Stewart’s runnerup effort was impressive in light of the considerable amount of time he spent on pit road, his Joe Gibbs Racing crew doing its best to cool down the overheating engine in the No. 20 Chevrolet.

“We just kept coming in and kept peeling a strip of tape off [the grille] at a time,” Stewart said. “We finally ended up peeling all the tape off the car. I’m sure that slowed it down a little bit, but at the same time at least we got the heat issue under control.

“When we came in on the stops, we knew we were going to have to give up track position, but they filled it back up with water and cooled it off each time. We just kept a positive frame of mind like we did last week at Dover when we were struggling. We knew we were going to have to do it the hard way today.”

With the movement going on at the end, drivers dipping and diving and looking for the least opening to advance, Stewart said he felt fortunate to wind up where he did. A push at the end from Newman helped, but he said, “I don’t know if we could have caught DJ there at the end.”

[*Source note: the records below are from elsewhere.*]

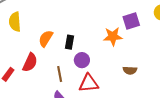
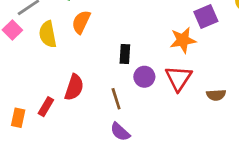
orange semicircle: (46, 39) -> (81, 22), moved
brown semicircle: (130, 70) -> (216, 95), moved
red triangle: (89, 83) -> (178, 78), moved, turned -45

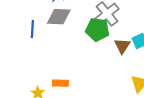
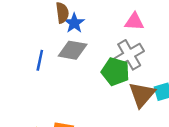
brown triangle: (122, 46) -> (142, 95), size x1.4

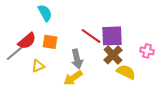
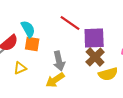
cyan semicircle: (45, 13) -> (28, 29), moved
red line: (91, 36) -> (70, 23), moved
yellow semicircle: (126, 72) -> (108, 74), turned 138

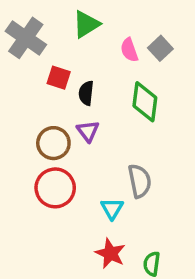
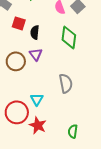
red circle: (55, 188) -> (17, 112), moved
cyan triangle: (112, 209) -> (37, 99), moved
red star: (110, 253) -> (38, 125), moved

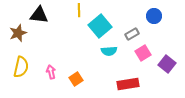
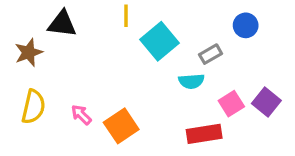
cyan semicircle: (109, 51) -> (191, 81), moved
pink square: (143, 53) -> (231, 104), moved
pink arrow: (51, 72) -> (81, 115), turned -32
orange square: (76, 79) -> (121, 126), size x1.5

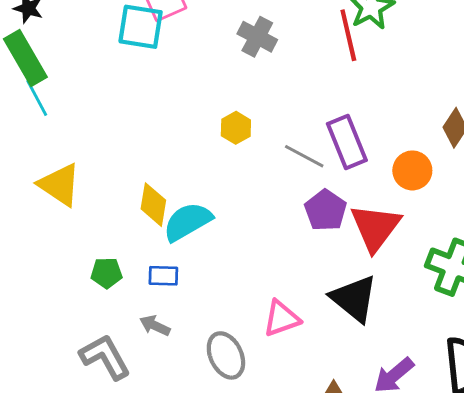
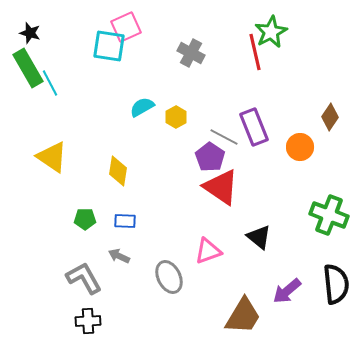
cyan line: (37, 98) -> (50, 83), moved
purple pentagon: (326, 210) -> (210, 157), moved
cyan semicircle: (188, 222) -> (142, 107), moved, size x0.7
red triangle: (375, 227) -> (221, 187), moved, turned -33
black triangle: (354, 299) -> (259, 237), size x0.7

It was a stunning end to a day that most described as “typical Talladega.” The fortunes of Chase racers varied widely – Mark Martin (41st) and Jimmie Johnson (31st) were involved in the day’s first multicar crash on lap 20. Stewart, Kenseth, Newman, Edwards and Kurt Busch (eighth), on the other hand, escaped intact for the most part.

Martin’s day was done after his car took hits to the front and rear, caught in the middle of the melee that began when Johnson got into the back of polesitter Elliott Sadler. Michael Waltrip, Dale Earnhardt Jr., Mike Skinner and Joe Nemechek were involved as well, with Waltrip’s Chevrolet barrel-rolling through Turns 1 and 2.

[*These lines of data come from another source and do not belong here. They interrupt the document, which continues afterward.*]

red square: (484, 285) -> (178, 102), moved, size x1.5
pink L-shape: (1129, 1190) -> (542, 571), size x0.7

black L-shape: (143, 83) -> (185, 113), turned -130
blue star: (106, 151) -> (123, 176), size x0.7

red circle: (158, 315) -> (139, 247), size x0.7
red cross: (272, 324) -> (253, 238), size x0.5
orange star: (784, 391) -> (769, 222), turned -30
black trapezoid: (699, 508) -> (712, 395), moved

Johnson returned only to become mired in a second multicar incident on lap 66 that also featured a car leaving the pavement, this time the No. 10 Chevrolet of Scott Riggs. Wallace and Greg Biffle were the unfortunate Chase victims in that particular frontstretch misadventure.

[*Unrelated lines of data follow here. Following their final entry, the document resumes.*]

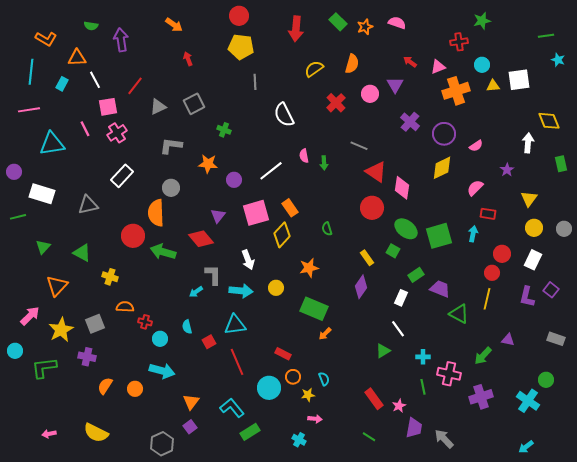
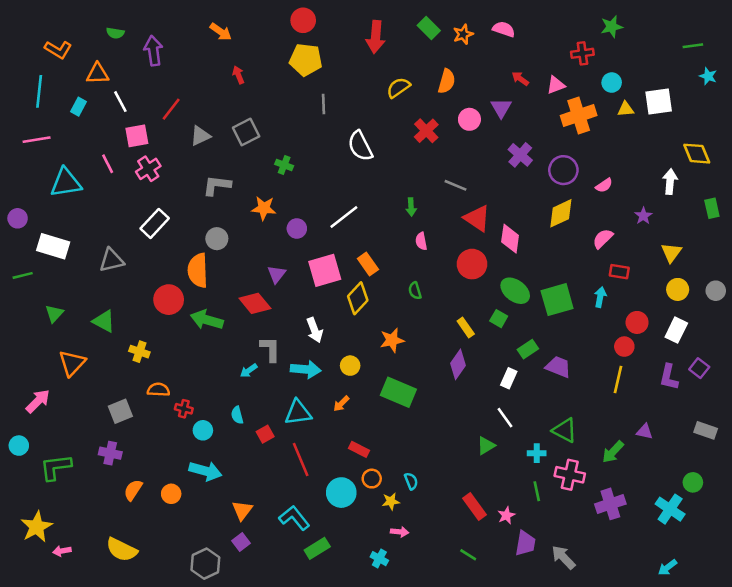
pink semicircle: (304, 156) -> (421, 241), moved
green triangle: (459, 314) -> (565, 430), moved
yellow star: (61, 330) -> (37, 527), moved
orange arrow: (325, 334) -> (341, 404), moved

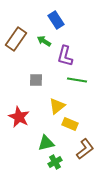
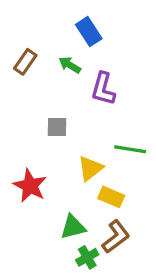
brown rectangle: (16, 39) -> (25, 62), size x0.7
green line: (77, 80) -> (130, 149), moved
brown L-shape: (85, 149) -> (116, 237), moved

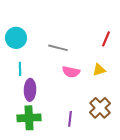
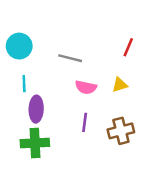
brown cross: (100, 108) -> (121, 131), turned 30
purple line: (70, 119) -> (85, 122), moved

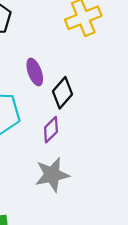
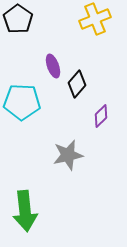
purple diamond: (51, 130) -> (101, 116), moved

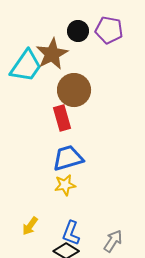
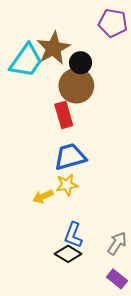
black circle: (78, 31) -> (81, 63), moved
yellow arrow: (30, 226) -> (43, 196), moved, turned 30

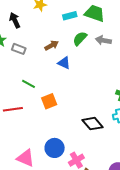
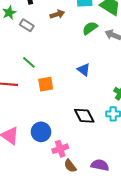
brown arrow: (52, 45) -> (57, 14), moved
blue triangle: (64, 63) -> (84, 70), moved

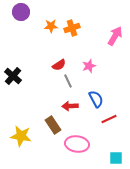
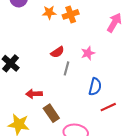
gray line: (68, 81) -> (67, 68), turned 40
blue semicircle: (96, 99) -> (95, 87), turned 42
red arrow: (70, 106) -> (34, 94), moved

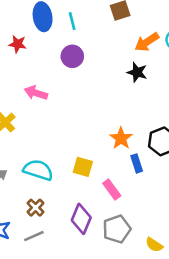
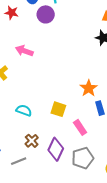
purple circle: (72, 56) -> (46, 14), moved
cyan semicircle: (38, 170) -> (24, 110), size x0.7
brown cross: (36, 208) -> (32, 141), moved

Thankfully, no one came away injured, only disappointed in the fact that the series’ biggest track continues to provide some of its tightest racing conditions.

Still, Talladega provides ample action for the fans, and that’s why they continue to return. This year’s race had 50 lead changes; the previous three, at Dover, New Hampshire and Richmond, featured 56. Combined.

“Racing is what we get paid to do,” Earnhardt Jr. said. “We’re all together, so it’s hard to miss something when we’re going so fast. ... It’s just frustrating.”

It’s frustrating, but it’s Talladega. It’s a part of the Chase because three other times during the year – here and twice at Daytona – it’s a part of the regular season.

“A champion is a champion at all the race tracks,” Newman said, after admitting he felt “happy to be alive.

“I had the car pretty crossed up a couple of times in the middle of the trioval and I thought, ‘Man, this is it. I’m going to be in the third Big One of the day.’”

Jarrett, stopping long enough to collect the checkered flag before beginning a slow drive up the frontstretch, managed to miss the Big Ones. And the little ones. He didn’t falter on the track, and his crew didn’t let him down on pit road. Maybe they didn’t seem like a winner before, but now ...?

“To go through things that we did this year – [for] neither one of our teams to make the Chase,” said Parrott, who helped lead Jarrett to the 1999 championship, “we all know how important that is and what it means to Robert Yates Racing and just racing in general. ...

“I told Robert before Dover, I went out on a limb and promised him that I would get this ... car back in victory lane before the end of the year. I just didn’t know it was going to happen this quick. Me and this guy [Jarrett] have worked a lot of magic together, and we’re not done.”

After Talladega, it’s sure starting to seem that way.